One of the more dire warnings repeated endlessly by George W Bush and other war supporters is that if the United States withdraws, al-Qaida will gain a safe haven in Iraq. It should not surprise us to hear this nonsense from Bush himself; I mean the man will say almost anything to justify his policies in Iraq –even something in which he is essentially conceding that the invasion he ordered has allowed al-Qaida to establish a strong presence in the country. What is troubling is that we hear it also from General David Petraeus and other US generals who should know better.
First of all, the original al-Qaida already has a safe haven – in Pakistan, our ally. Few would dispute, however, that al-Qaida in Iraq (an off-shoot which didn’t exist before we invaded and overthrew Saddam Hussein) is a vicious and destructive force that has incited sectarian violence, has been responsible for a significant percentage of the worst attacks on civilians, and has been unyielding in its attacks on American forces.
However, it is the group’s fundamentalist extremism, which tolerates no ideological impurity, which has been its undoing in Anbar Province where the Sunni insurgency was once strongest. Its Taliban-style governance of the areas it briefly controlled along with the murders of many Sunni tribal chiefs who were slow to embrace the group, has led to an unlikely alliance between key Sunni tribes and the Americans. Although we don’t yet know the full story, it was the growing schism between al-Qaida and other Sunni insurgent groups who had previously fought the Americans that the US marines in Anbar skilfully exploited. The result is that the tribes who supplied many of the fighters for these groups have joined, if not the central government in Baghdad, then the Americans in fighting al-Qaida.
Their action stemmed from a simple recognition that al-Qaida represented a more deadly long term threat to their well-being than did the Shiite-dominated central government or the Americans. There is both hope and danger to be seen in this turn of events. The hope rests in the assurance that even Sunnis in Iraq do not now and never will embrace the hateful and murderous ideology of al-Qaida and Islamic extremism.
The danger is that we will mistake this willingness to combat a common foe Anbar and other areas with large Sunni populations, as a sign of reconciliation with and support for the central government in Baghdad. It is neither. And it is entirely possible that the weapons and training we are providing the Sunni tribes who declare their willingness to fight al-Qaida, will be turned one day back against us and certainly the Iraqi government if the latter fails to make political accommodation with the Sunni minority.

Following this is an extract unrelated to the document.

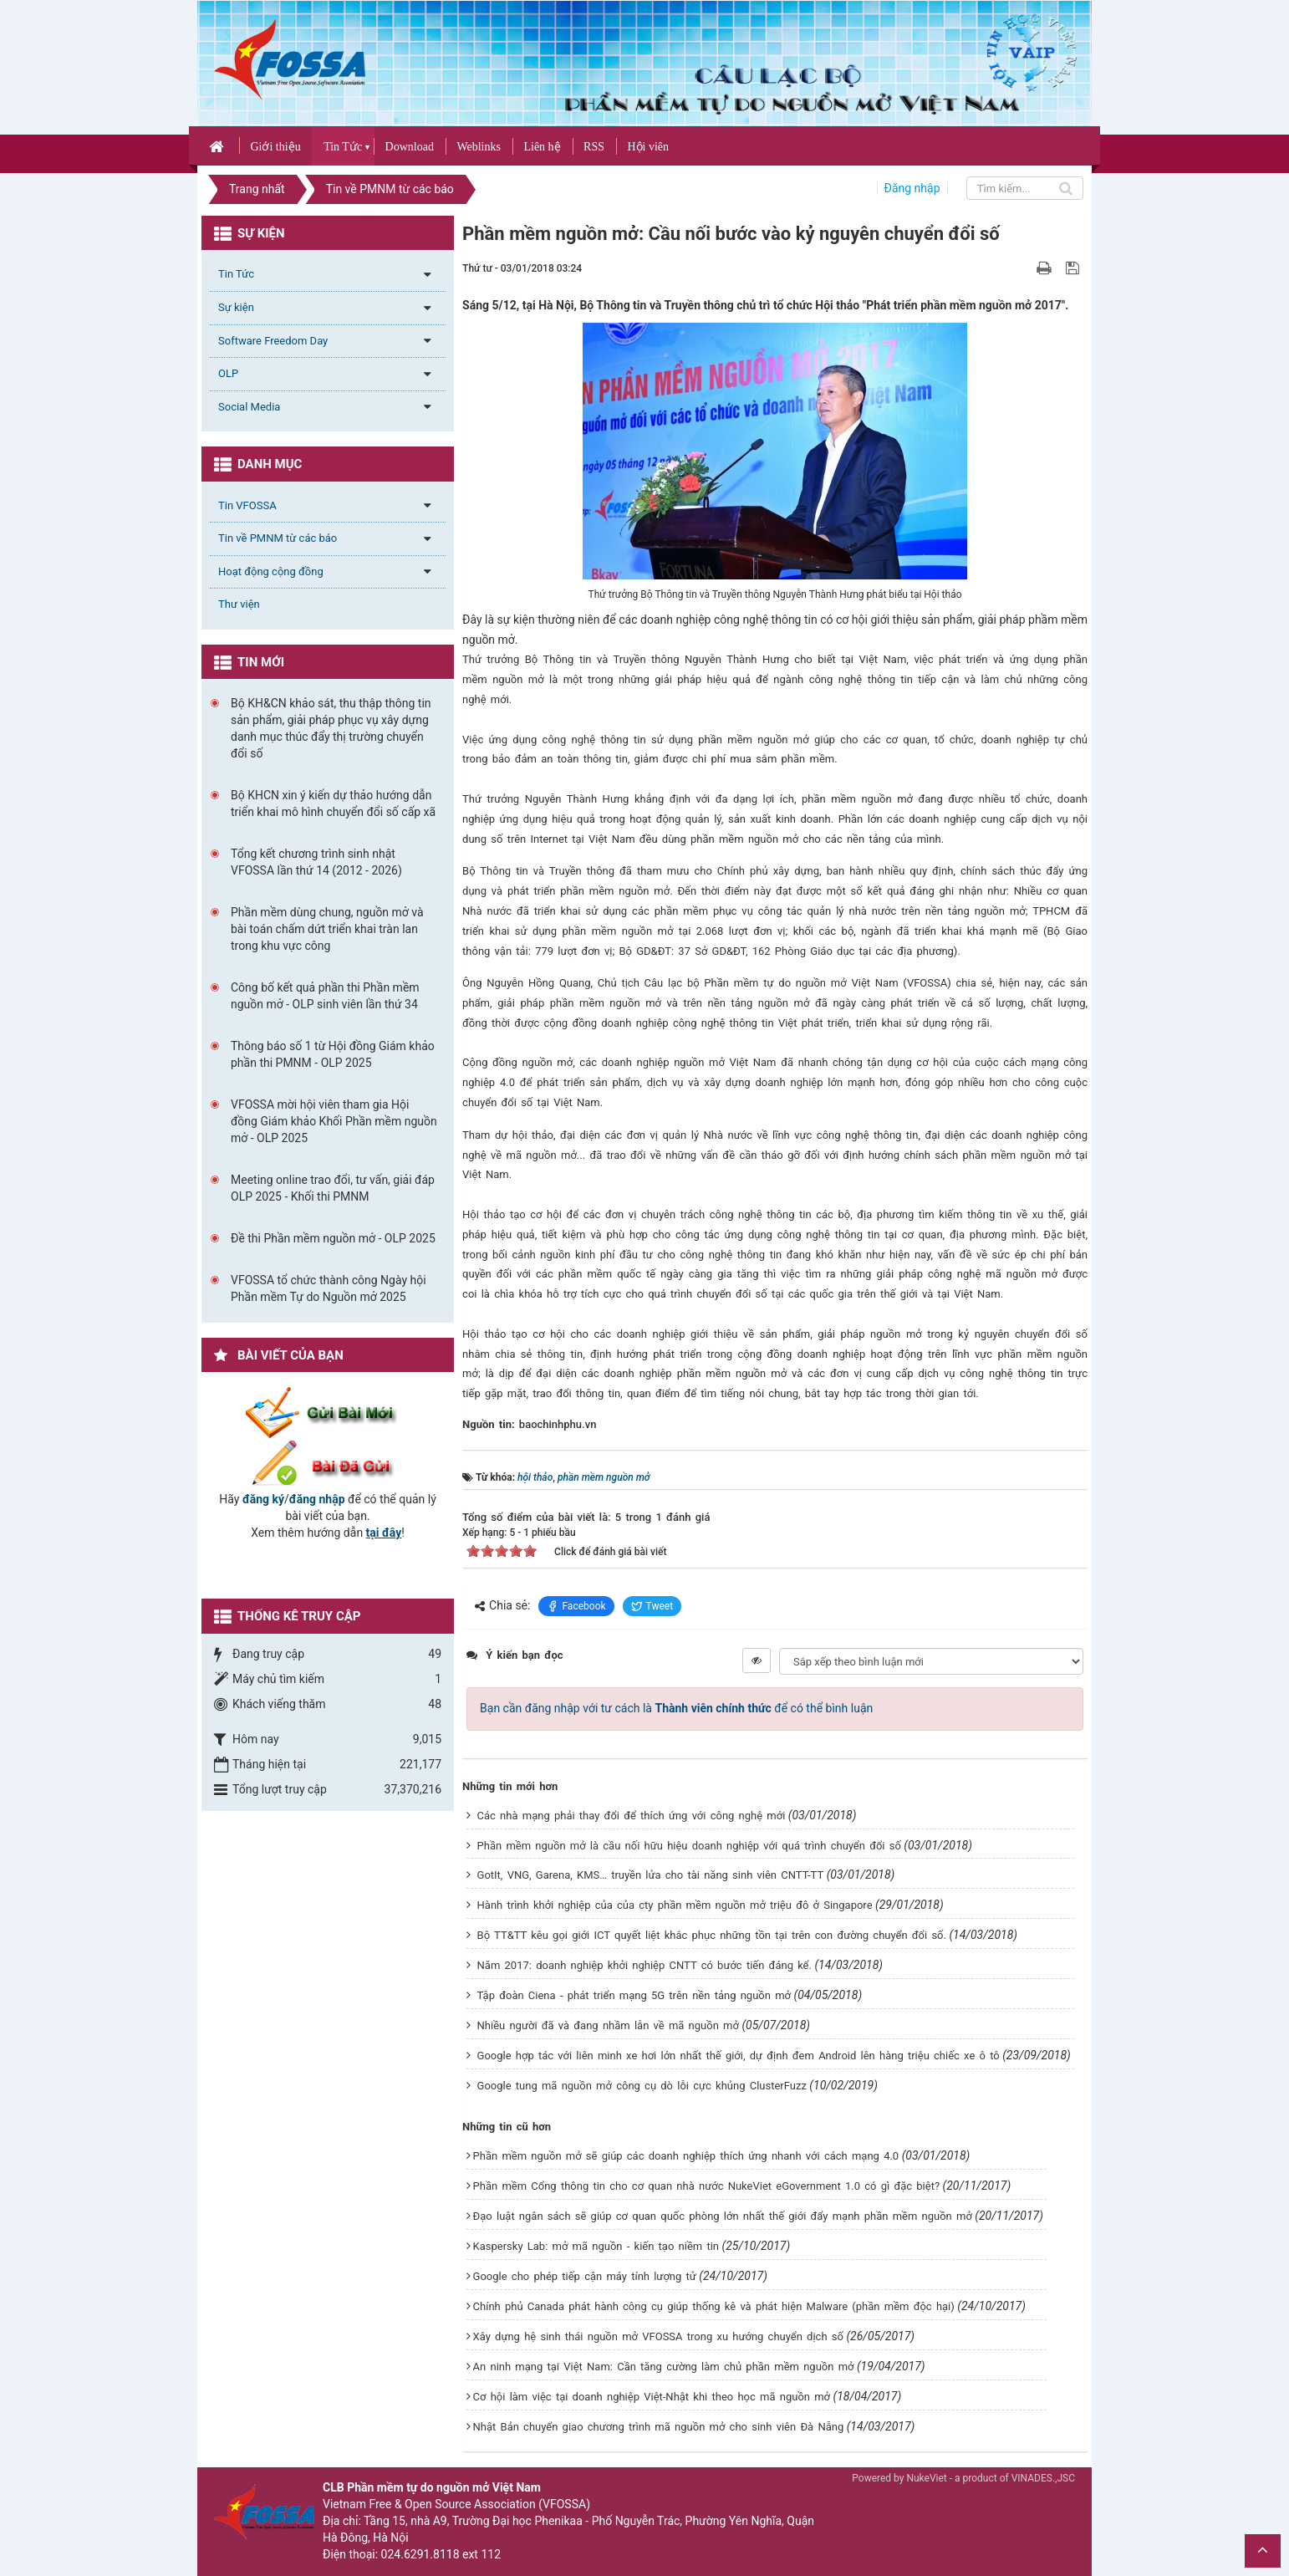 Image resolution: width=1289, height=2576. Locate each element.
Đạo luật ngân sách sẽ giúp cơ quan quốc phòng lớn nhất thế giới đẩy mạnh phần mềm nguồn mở (722, 2216)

Al-Qaida is an extreme, fundamentalist, Sunni Islamist terrorist group. It is a bitter enemy of the Shiite majority in Iraq and of the Kurdish minority. Now, if ever there were any doubt, we can see that the Sunni minority want no more to do with it than the others.
Whatever the consequences of a US withdrawal of major combat forces from Iraq, the establishment of a safe and secure haven for al-Qaida is surely not one of them.